§ **What is needed**
Here is the listing. Report each line in it that contains the string "phpBBソフトウェア".

......

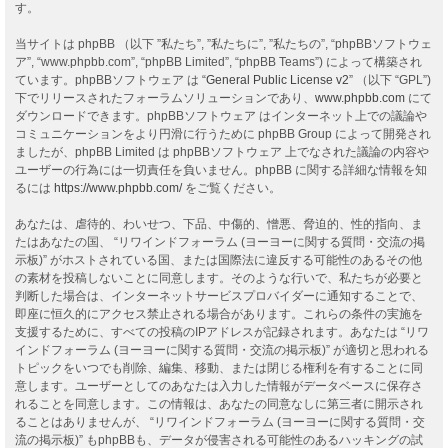
す。
当サイトは phpBB （以下 ”私たち”, ”私たちに”, ”私たちの”, “phpBBソフトウェ
ア”, “www.phpbb.com”, “phpBB Limited”, “phpBB Teams”) によって構築され
ています。phpBBソフトウェア は “
General Public License v2
” （以下 “GPL”)
下でリリースされたフォーラムソリューションであり、
www.phpbb.com
にて
ダウンロードできます。phpBBソフトウェア はインターネット上での議論や
コミュニケーションをより円滑に行うために phpBB Group によって開発され
ましたが、phpBB Limited は phpBBソフトウェア 上でなされた議論の内容や
ユーザーの行為には一切責任を負いません。phpBB に関する詳細な情報を知
るには
https://www.phpbb.com/
をご覧ください。
あなたは、虐待的、わいせつ、下品、中傷的、憎悪、脅迫的、性的指向、ま
たはあなたの国、 “リワインドフォーラム (ヨーヨーに関する質問・交流の掲
示板)” がホストされている国、または国際法に違反する可能性のあるその他
の素材を投稿しないことに同意します。そのような行いで、私たちが必要と
判断した場合は、インターネットサービスプロバイダーに通知することで、
即座に恒久的にアクセス禁止される場合があります。これらの条件の実施を
支援するために、すべての投稿のIPアドレスが記録されます。あなたは “リワ
インドフォーラム (ヨーヨーに関する質問・交流の掲示板)” が適切と思われる
トピックをいつでも削除、編集、移動、または閉じる権利を有することに同
意します。ユーザーとしてのあなたは入力した情報がデータベースに保存さ
れることを同意します。この情報は、あなたの同意なしに第三者に開示され
ることはありませんが、 “リワインドフォーラム (ヨーヨーに関する質問・交
流の掲示板)” もphpBBも、データが侵害される可能性のあるハッキングの試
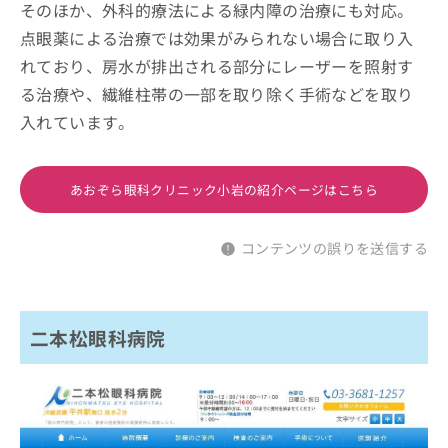
そのほか、外科的療法による緑内障の治療にも対応。
点眼薬による治療では効果がみられない場合に取り入
れており、房水が排出される部分にレーザーを照射す
る治療や、繊維柱帯の一部を取り除く手術などを取り
入れています。
あおぞら眼科クリニック小岩の紹介ページはこちら
コンテンツの誤りを送信する
二本松眼科病院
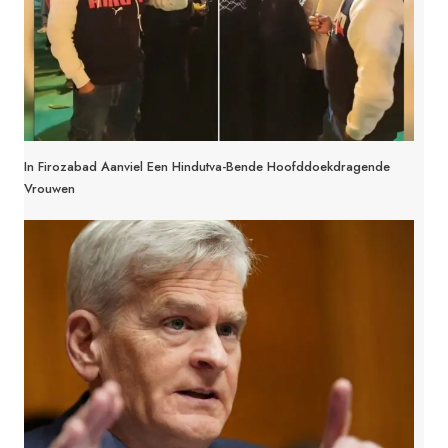
In Firozabad Aanviel Een Hindutva-Bende Hoofddoekdragende
Vrouwen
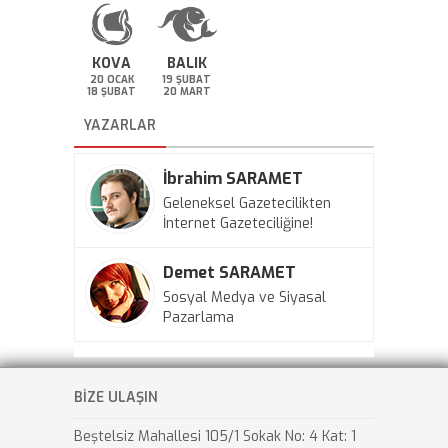
KOVA
BALIK
20 OCAK
19 ŞUBAT
18 ŞUBAT
20 MART
YAZARLAR
İbrahim SARAMET
Geleneksel Gazetecilikten
İnternet Gazeteciliğine!
Demet SARAMET
Sosyal Medya ve Siyasal
Pazarlama
BİZE ULAŞIN
Beştelsiz Mahallesi 105/1 Sokak No: 4 Kat: 1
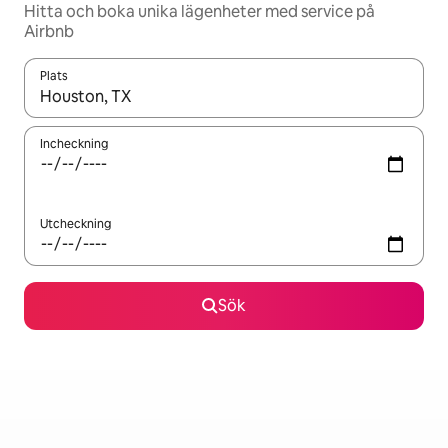
Hitta och boka unika lägenheter med service på
Airbnb
Plats
När resultaten är tillgängliga kan du navigera med upp- och ned
Incheckning
Utcheckning
Sök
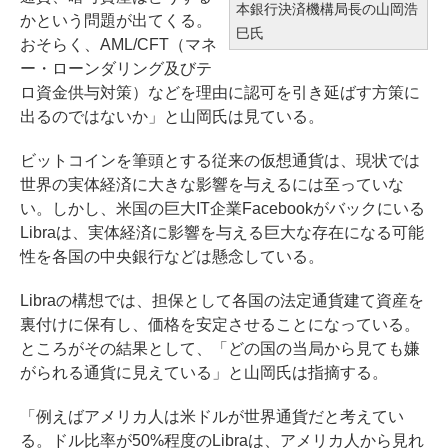
本銀行決済機構局長の山岡浩
かという問題が出てくる。
巳氏
おそらく、AML/CFT（マネ
ー・ローンダリング及びテ
ロ資金供与対策）などを理由に認可を引き延ばす方策に
出るのではないか」と山岡氏は見ている。
ビットコインを筆頭とする従来の仮想通貨は、現状では
世界の実体経済に大きな影響を与えるには至っていな
い。しかし、米国の巨大IT企業Facebookがバックにいる
Libraは、実体経済に影響を与える巨大な存在になる可能
性を各国の中央銀行などは懸念している。
Libraの構想では、担保として各国の法定通貨建て資産を
裏付けに保有し、価格を安定させることになっている。
ところがその結果として、「どの国の当局から見ても嫌
がられる通貨に見えている」と山岡氏は指摘する。
「例えばアメリカ人は米ドルが世界通貨だと考えてい
る。ドル比率が50%程度のLibraは、アメリカ人から見れ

......

§ **Result of the task**
ています。phpBBソフトウェア は “
ダウンロードできます。phpBBソフトウェア はインターネット上での議論や
ましたが、phpBB Limited は phpBBソフトウェア 上でなされた議論の内容や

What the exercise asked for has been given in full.